Two out of three pain specialists experience severe burnout, which sometimes interferes with patient care.
Australian social psychologist Claire Ashton-James reports that chronic patient pain is on the rise and prevalence among professionals of burnout, a long-term response to chronic emotional and interpersonal stressors. also increased, he said.
Burnout levels worsened during the COVID-19 pandemic.
Dr. Ashton-James cited a 2021 US study reflecting Australian trends for the pain medicine department of the Australian and New Zealand College of Anesthetists.
“Airway and breathing anesthesiologists had the highest levels of burnout at 63%, subspecialists lower,” she said in Sydney on Friday.
“During COVID, anesthesiologists were heavily dependent on patient care. They were on the front lines.”

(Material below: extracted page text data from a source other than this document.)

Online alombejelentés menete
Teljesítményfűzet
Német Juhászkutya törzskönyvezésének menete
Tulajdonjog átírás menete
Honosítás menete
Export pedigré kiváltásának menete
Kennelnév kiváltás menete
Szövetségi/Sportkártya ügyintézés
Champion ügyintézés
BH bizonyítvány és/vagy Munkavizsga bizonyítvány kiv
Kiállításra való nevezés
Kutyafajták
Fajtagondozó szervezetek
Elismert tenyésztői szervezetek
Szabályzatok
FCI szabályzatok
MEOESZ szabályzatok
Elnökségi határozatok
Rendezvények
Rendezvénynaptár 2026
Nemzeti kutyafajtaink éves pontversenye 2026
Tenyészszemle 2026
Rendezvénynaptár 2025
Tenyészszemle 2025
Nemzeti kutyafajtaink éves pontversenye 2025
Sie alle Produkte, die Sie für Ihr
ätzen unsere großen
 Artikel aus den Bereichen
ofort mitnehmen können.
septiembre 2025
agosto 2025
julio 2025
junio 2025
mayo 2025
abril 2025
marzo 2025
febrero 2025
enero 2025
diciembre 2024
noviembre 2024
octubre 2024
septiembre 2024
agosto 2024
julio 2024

The costs of burnout were cognitive impairment, diagnostic inaccuracy, anxiety, low patient expectations of treatment, lack of self-worth, substance abuse, and professional turnover.
A recent study has highlighted a lack of self-esteem among physicians.
“If you can’t improve their symptoms, what are you there for?” said Dr. Ashton James.
I had symptoms without realizing it.
“It’s a chronic, long-term exposure to emotional and interpersonal stress. Rather than acute episodes with known causes, it’s a slow burn to the point where resources to deal with it are exhausted.” I’m coming,” she said.
“As a result, they may become irritable, hostile towards others, or withdrawn.”
While some doctors turned to drugs and alcohol, leaving their patients in the hands of multidisciplinary team members, private patients usually chose to change doctors.
“When patients experienced a lack of empathy, they typically went elsewhere.”
Disgruntled patients may also rate doctors on social media, often damaging their reputations.
“Pain specialists are rare and vital to patient outcomes and recovery,” said Dr. Ashton James.
Burnout was a myth that was caused by heavy workloads and physical exhaustion.
“Burnout is emotional exhaustion,” she said.
“They[pain specialists]are exposed to trauma, complexity, uncertainty, and patient dissatisfaction. People living with chronic pain expect a lot.
“The pressure has also been increased by opioid-dependent patients demanding prescriptions.”
Lamenting a lack of research, Dr. Ashton-James said strategies to prevent burnout include peer and group support, but more is needed.
“We must raise awareness of the risk of burnout, find ways to fend it off, and help a small but mighty workforce of pain professionals thrive.”
In Australia, 560 pain medicine specialists, including anesthesiologists, are part of the faculty.
They are critical to patient outcomes and recovery, said dean Kieran Davis.
“The burden of pain in the community is significant,” said Dr. Davis.
“Chronic pain affects about 1 in 5 people, so it is important not only to work with patients to help manage their pain, but also to educate the community about pain and how to treat it.”